Hi Arjun,
If you can filter files by a regex pattern, I think the config
`source.path.regex-pattern`[1] maybe what you want.
'source.path.regex-pattern' = '...', -- optional: regex pattern to filter
files to read under the
-- directory of `path` option. This
regex pattern should be
-- matched with the absolute file path.
If this option is set,
-- the connector will recursive all
files under the directory
-- of `path` option
Best,
Yu Chen
[1]
https://nightlies.apache.org/flink/flink-docs-release-1.18/docs/connectors/table/filesystem/
________________________________
发件人: arjun s <[email protected]>
发送时间: 2023年11月6日 20:50
收件人: [email protected] <[email protected]>
主题: Handling Schema Variability and Applying Regex Patterns in Flink Job
Configuration
Hi team,
I'm currently utilizing the Table API function within my Flink job, with the
objective of reading records from CSV files located in a source directory. To
obtain the file names, I'm creating a table and specifying the schema using the
Table API in Flink. Consequently, when the schema matches, my Flink job
successfully submits and executes as intended. However, in cases where the
schema does not match, the job fails to submit.
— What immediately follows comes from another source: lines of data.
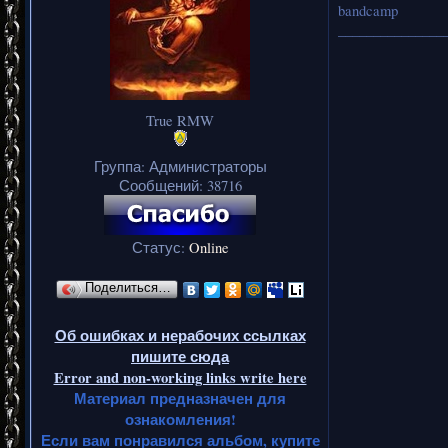
bandcamp
_______________
True RMW
Группа: Администраторы
Сообщений:
38716
Статус:
Online
Поделиться…
Об ошибках и нерабочих ссылках
пишите сюда
Error and non-working links write here
Материал предназначен для
ознакомления!
Если вам понравился альбом, купите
Given that the schema of the
files in the source directory is unpredictable, I'm seeking a method to handle
this situation.
Create table query
=============
CREATE TABLE sample (col1 STRING,col2 STRING,col3 STRING,col4 STRING,file.path`
STRING NOT NULL METADATA) WITH ('connector' = 'filesystem','path' =
'file:///home/techuser/inputdata','format' = 'csv','source.monitor-interval' =
'10000')
=============
Furthermore, I have a question about whether there's a way to read files from
the source directory based on a specific regex pattern. This is relevant in our
situation because only file names that match a particular pattern need to be
processed by the Flink job.
Thanks and Regards,
Arjun